- DIRECTIONS FOR THIS TASK: Scan the material below and copy every line holding the word "tlaku".

- DATA LISTING:
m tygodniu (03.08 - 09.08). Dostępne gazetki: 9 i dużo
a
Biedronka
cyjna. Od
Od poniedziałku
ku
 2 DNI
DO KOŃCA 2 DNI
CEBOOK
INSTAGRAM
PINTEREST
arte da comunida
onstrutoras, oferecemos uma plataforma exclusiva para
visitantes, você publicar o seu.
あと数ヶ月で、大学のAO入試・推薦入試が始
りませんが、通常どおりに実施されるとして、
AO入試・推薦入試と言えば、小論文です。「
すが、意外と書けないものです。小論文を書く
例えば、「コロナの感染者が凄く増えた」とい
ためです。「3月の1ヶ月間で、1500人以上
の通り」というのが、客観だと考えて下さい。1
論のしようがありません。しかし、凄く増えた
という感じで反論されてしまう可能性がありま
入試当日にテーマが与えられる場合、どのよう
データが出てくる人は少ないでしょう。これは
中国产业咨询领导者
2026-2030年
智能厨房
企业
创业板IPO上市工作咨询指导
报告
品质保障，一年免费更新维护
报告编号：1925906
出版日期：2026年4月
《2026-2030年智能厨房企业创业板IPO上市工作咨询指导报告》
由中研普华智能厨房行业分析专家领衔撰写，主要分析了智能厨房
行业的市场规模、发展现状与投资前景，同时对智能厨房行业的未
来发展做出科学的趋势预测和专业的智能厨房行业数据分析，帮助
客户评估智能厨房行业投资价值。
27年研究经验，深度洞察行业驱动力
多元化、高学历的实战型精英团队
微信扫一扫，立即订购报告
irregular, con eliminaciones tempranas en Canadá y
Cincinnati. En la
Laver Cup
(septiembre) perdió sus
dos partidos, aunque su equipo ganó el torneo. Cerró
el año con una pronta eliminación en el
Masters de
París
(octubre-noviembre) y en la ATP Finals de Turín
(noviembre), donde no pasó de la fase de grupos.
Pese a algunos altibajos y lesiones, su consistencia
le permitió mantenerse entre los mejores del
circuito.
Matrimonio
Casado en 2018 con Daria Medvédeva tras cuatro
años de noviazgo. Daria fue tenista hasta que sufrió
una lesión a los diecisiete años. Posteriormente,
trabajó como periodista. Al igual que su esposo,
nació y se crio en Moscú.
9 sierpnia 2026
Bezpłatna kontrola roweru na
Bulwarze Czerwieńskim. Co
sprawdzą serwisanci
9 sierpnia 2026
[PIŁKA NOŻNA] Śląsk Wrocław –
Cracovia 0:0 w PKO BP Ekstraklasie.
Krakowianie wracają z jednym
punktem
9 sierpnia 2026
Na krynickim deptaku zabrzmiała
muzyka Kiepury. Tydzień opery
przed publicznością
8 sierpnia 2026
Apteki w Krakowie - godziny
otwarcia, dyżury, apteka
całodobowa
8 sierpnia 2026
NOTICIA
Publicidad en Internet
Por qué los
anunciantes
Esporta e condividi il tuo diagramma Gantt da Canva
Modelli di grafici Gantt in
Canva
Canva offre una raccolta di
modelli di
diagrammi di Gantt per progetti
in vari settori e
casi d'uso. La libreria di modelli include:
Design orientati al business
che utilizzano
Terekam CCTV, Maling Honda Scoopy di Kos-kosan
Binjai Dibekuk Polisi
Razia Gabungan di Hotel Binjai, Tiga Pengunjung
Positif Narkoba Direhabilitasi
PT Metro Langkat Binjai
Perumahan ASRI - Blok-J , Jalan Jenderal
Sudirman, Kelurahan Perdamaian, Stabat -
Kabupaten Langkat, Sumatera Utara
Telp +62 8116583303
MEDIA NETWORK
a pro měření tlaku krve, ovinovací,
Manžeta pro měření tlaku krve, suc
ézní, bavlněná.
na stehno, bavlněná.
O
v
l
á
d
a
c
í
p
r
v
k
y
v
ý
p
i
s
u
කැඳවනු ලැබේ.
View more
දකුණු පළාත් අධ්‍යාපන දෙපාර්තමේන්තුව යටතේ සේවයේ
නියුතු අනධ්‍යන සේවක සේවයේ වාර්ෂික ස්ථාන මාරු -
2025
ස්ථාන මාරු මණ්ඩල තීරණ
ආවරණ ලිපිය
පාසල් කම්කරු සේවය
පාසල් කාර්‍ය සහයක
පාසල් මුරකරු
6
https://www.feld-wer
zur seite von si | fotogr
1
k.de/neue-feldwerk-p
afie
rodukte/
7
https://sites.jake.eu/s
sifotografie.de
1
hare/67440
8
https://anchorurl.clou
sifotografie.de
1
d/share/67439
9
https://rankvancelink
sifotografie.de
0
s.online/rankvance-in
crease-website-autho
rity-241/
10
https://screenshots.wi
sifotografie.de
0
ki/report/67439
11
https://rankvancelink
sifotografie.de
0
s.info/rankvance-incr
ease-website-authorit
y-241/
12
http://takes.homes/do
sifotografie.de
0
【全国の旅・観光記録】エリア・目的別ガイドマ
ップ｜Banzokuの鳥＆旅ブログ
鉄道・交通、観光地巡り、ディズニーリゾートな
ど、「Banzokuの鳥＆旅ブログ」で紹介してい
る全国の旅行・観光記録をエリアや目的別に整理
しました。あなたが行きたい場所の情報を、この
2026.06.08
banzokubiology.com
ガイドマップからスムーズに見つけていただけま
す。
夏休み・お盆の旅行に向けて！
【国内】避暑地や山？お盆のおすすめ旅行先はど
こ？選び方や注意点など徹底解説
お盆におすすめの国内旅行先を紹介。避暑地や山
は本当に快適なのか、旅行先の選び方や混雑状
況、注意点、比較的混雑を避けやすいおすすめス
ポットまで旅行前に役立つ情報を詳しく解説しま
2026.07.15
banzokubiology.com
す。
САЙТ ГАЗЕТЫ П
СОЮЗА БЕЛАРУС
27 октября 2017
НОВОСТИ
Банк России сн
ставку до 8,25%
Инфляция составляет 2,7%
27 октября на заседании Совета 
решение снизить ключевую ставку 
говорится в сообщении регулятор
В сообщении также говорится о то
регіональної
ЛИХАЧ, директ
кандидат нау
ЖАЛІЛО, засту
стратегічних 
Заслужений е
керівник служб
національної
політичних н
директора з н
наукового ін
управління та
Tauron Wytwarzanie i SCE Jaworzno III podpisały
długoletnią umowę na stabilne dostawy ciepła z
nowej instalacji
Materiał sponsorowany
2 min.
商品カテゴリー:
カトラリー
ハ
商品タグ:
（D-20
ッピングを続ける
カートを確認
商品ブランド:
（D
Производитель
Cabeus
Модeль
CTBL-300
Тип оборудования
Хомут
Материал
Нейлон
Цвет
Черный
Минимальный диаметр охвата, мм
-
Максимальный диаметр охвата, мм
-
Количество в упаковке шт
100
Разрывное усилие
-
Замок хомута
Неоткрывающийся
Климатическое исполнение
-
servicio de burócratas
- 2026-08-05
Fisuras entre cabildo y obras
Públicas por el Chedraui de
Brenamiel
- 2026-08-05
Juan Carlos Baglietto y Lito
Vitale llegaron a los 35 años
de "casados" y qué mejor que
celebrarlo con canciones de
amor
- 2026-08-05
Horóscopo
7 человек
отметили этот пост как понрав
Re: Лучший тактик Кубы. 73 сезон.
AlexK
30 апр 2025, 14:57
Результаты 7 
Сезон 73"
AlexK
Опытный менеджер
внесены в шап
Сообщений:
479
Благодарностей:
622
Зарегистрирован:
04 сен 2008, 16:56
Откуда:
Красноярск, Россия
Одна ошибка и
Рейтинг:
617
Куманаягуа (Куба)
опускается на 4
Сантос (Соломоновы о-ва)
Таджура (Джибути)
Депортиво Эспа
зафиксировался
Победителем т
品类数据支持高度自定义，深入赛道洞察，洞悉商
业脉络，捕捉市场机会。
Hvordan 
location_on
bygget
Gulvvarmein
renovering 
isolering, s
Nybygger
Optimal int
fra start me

- YOUR SOLUTION:
a pro měření tlaku krve, ovinovací,
Manžeta pro měření tlaku krve, suc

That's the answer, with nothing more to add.